Written by Kenya Barris (creator of Black-ish) and Tracy Oliver (Survivor's Remorse), Girls Trip follows the reunion of four college friends who call themselves "The Flossy Posse." Ryan (Regina Hall) is a successful author and self-help guru whose new book, You Can Have It All, is about to catapult her—and her (supposedly) perfect marriage to ex-NFL star Stewart (Mike Colter)—into an Oprah-level national brand. Ryan has been invited to give the keynote address at the annual Essence Festival in New Orleans, and she has invited the rest of the Flossy Posse to join her.

In addition to Ryan, the Posse includes Sasha (Queen Latifah), a struggling journalist currently running an online slander-blog; Lisa (Jada Pinkett Smith), a buttoned-down nurse and single-mother; and Dina (Tiffany Haddish), an office worker who is…well, whatever the opposite of buttoned-down is. (Though all four leads are excellent—particularly Hall, who carries the emotional center of the film with power and grace—Haddish's perfect timing with a filthy joke should ensure that she's the comedic break-out star of Girls Trip.)

Most of the comedic set-pieces in Girls Trip—which include an absinthe-fueled group hallucination trip, some high-wire urination, and the considerable dangers of employing citrus fruits as sexual aids—are not much more wildly original than the film's premise, but they work: they generate surprising, genuine hilarity that—for all the over-the-topness—remains remarkably grounded in character, and somehow never feels mean-spirited, humiliating, or demeaning. It is no small feat to create a comedy this broadly funny that also feels intimate, organic, and empowering, but Lee (the director of The Best Man) pulls it off with aplomb, and each member of his talented cast is more than up to the challenge of keeping one foot firmly in reality even as the other steps brazenly over the line.

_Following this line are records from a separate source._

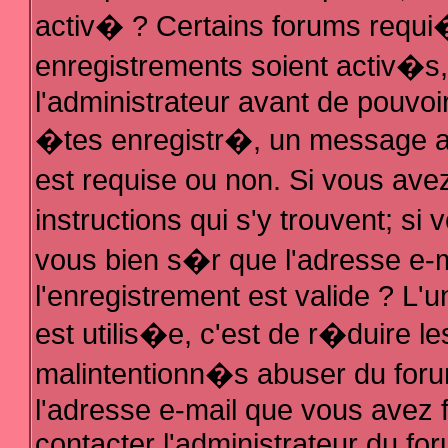
activ� ? Certains forums requi
enregistrements soient activ�s
l'administrateur avant de pouvo
�tes enregistr�, un message au
est requise ou non. Si vous ave
instructions qui s'y trouvent; s
vous bien s�r que l'adresse e-m
l'enregistrement est valide ? L'u
est utilis�e, c'est de r�duire le
malintentionn�s abuser du fo
l'adresse e-mail que vous avez f
contacter l'administrateur du fo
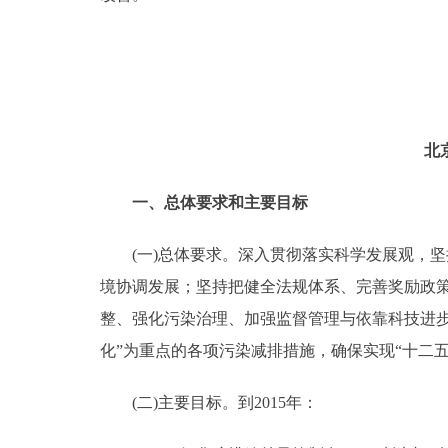
走进北京
北京概况
绿色北京
北
多语种
一、总体要求和主要目标
ENGLISH
(一)总体要求。深入贯彻落实科学发展观，坚
境协调发展；坚持把健全法规体系、完善奖励政
DEUTSCH
整、强化污染治理、加强监督管理与依靠科技进步
化”为重点的各项污染减排措施，确保实现“十二
ESPAÑOL
(二)主要目标。到2015年：
ITALIANO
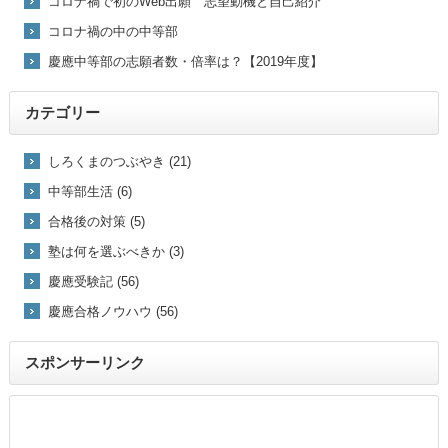
コロナ禍で初のWeb出願 志望動機と自己紹介
コロナ禍の中の中等部
慶應中等部の志願者数・倍率は？【2019年度】
カテゴリー
しろくまのつぶやき (21)
中等部生活 (6)
合格後の対策 (5)
塾は何を選ぶべきか (3)
慶應受験記 (56)
慶應合格ノウハウ (56)
スポンサーリンク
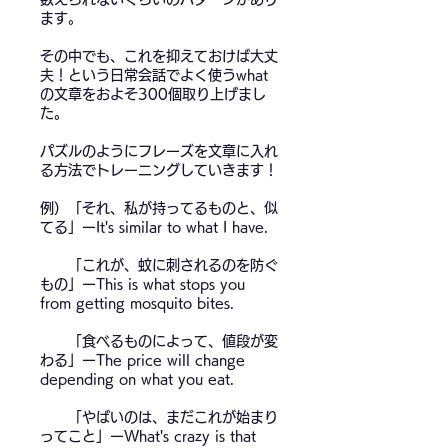
ます。
その中でも、これを抑えておけば大丈
夫！という日常会話でよく使うwhat
の文章をおよそ300個取り上げまし
た。
パズルのようにフレーズを文章に入れ
る方法でトレーニングしていきます！
例）「それ、私が持ってるものと、似
てる」ーIt's similar to what I have.
「これが、蚊に刺されるのを防ぐ
もの」ーThis is what stops you
from getting mosquito bites.
「食べるものによって、値段が変
わる」ーThe price will change
depending on what you eat.
「やばいのは、まだこれが始まり
ってこと」ーWhat's crazy is that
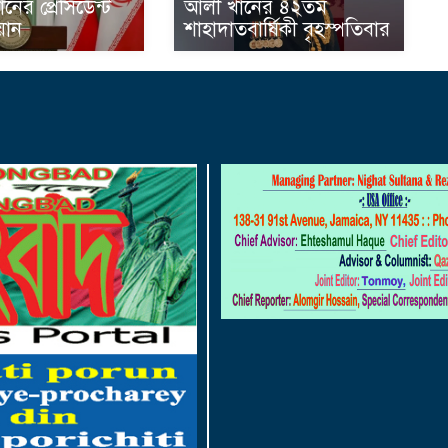
নের প্রেসিডেন্ট
আলী খানের ৪২তম
়ান
শাহাদাতবার্ষিকী বৃহস্পতিবার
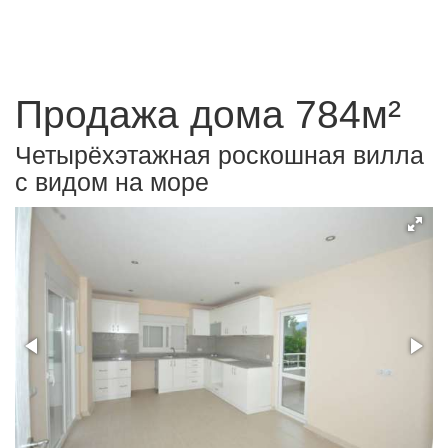
Продажа дома 784м²
Четырёхэтажная роскошная вилла
с видом на море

Queen Latifah, Regina Hall, Jada Pinkett Smith, and Tiffany Haddish in GIRLS TRIP

Even more remarkable is how Girls Trip manages to feel not just like an actual story—rare enough in raunchy comedies—but a surprisingly affecting one. There is perhaps nothing terribly original about the film's plot (which has the women dealing with issues of lust, infidelity, and the perceived betrayals of friendship), or about the film's message (about sisterhood, honesty, and—as Ryan's carefully maintained facade begins to slip—maintaining your strength and pride while accepting the messy complexity of life). But there is something revolutionary about a film that takes black women seriously while allowing them, simultaneously, to be unapologetically bold and hysterically funny. Girls Trip earns every one of its laughs and its emotional beats, dealing with real issues and authentic tensions amid the steady-stream of slapstick gags and sexually explicit one-liners. (You may be surprised—as I was—to reach the climax of the film and discover just how emotionally invested you've grown in characters who earlier pissed on a crowd of onlookers or had hallucinatory sex with a floor-lamp.)

And there is something amazing, too, about the sheer joy, freedom, and sense of community Girls Trip manages to generate, without ever descending too far into phony, patronizing platitudes. Filmed on location at the actual 2016 Essence Music Festival—and thus featuring cameos from a pantheon of black literary, film, and musical luminaries—Girls Trip has the joyful air of a party throughout, a shamelessly proud and infectious celebration of the genuine beauty and strength of black women everywhere.

Do not be fooled by the trailer, which makes the film look like it is only a broad, raunchy comedy. And—if I can be forgiven once more for comparing this film to another—do not be fooled by critics who tell you, as I'm sure they will do, that The Big Sick is the best American comedy of the summer. Girls Trip easily surpasses it on laughs, and—surprisingly, but undeniably—has it beat on feeling as well.